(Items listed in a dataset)
Start of Block

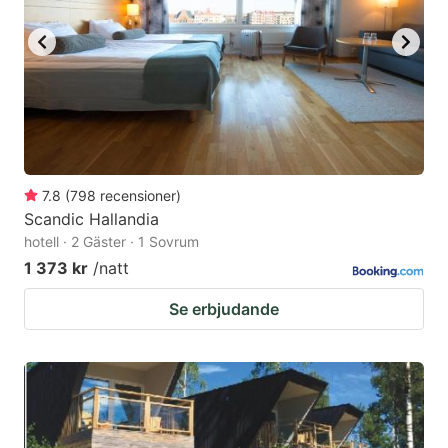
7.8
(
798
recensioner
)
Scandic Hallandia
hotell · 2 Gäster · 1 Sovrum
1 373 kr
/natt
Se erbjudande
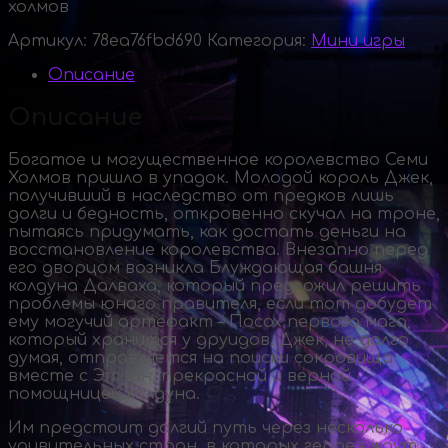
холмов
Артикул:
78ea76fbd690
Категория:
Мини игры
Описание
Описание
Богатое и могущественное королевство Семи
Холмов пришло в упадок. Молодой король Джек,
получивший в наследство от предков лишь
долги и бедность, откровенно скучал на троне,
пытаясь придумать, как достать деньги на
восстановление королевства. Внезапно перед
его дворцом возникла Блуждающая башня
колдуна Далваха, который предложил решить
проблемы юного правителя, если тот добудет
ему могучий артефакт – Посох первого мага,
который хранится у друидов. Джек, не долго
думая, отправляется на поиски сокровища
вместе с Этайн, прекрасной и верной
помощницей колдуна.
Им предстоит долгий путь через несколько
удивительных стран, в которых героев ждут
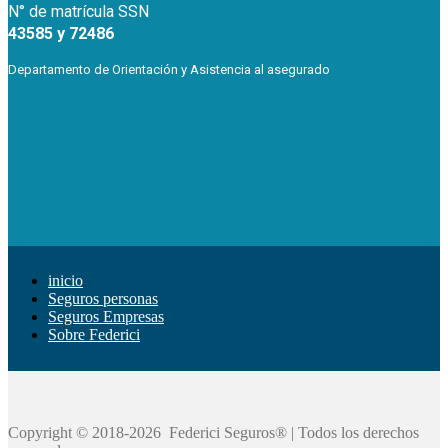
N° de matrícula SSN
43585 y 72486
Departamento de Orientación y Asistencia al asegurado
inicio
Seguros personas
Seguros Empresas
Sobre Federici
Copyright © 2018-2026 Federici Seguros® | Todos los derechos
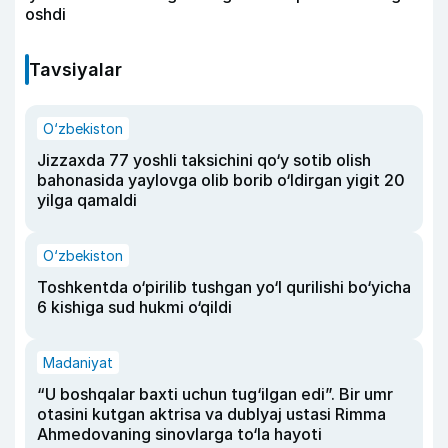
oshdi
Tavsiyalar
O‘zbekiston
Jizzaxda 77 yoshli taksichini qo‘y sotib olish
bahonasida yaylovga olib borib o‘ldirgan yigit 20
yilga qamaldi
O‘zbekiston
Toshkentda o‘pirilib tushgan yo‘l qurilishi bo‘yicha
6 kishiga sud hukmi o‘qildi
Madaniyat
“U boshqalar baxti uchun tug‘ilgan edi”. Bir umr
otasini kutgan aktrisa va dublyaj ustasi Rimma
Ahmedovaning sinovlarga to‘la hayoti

End of Block
Start of Block

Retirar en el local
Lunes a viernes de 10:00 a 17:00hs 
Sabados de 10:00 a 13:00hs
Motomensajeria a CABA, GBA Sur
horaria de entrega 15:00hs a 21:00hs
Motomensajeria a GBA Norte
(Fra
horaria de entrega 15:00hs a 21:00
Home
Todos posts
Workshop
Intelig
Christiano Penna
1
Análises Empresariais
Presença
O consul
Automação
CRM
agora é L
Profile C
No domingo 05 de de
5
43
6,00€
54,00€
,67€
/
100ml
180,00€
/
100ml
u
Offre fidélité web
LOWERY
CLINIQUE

End of Block
Start of Block

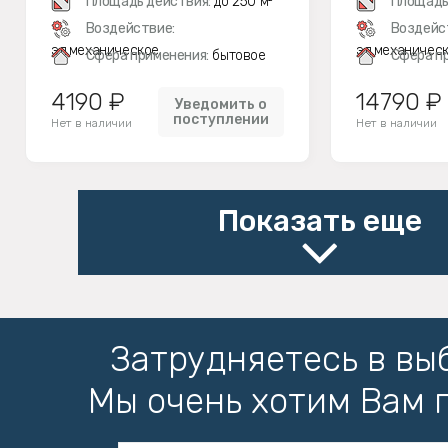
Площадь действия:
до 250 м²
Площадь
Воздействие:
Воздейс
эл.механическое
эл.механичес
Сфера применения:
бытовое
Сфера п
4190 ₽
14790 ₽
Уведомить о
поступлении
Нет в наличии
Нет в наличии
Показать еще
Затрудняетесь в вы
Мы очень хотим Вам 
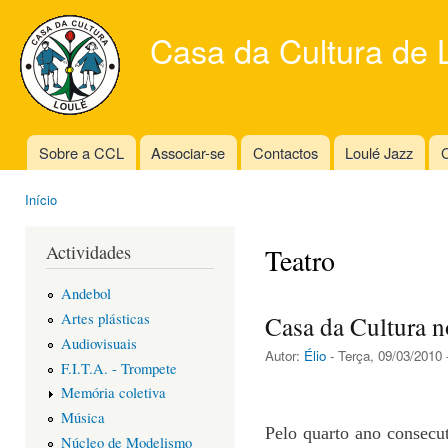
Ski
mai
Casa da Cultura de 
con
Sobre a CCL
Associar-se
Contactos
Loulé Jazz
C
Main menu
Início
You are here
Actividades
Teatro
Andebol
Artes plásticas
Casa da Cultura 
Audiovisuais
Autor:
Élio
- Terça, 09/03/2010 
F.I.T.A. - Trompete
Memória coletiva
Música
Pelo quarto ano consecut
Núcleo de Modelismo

End of Block

## [AIM OF THE EXERCISE]
Across the records above, return every line that contains the word "колдуна".

## [SOLUTION FOR THIS EXERCISE]
колдуна Далваха, который предложил решить
помощницей колдуна.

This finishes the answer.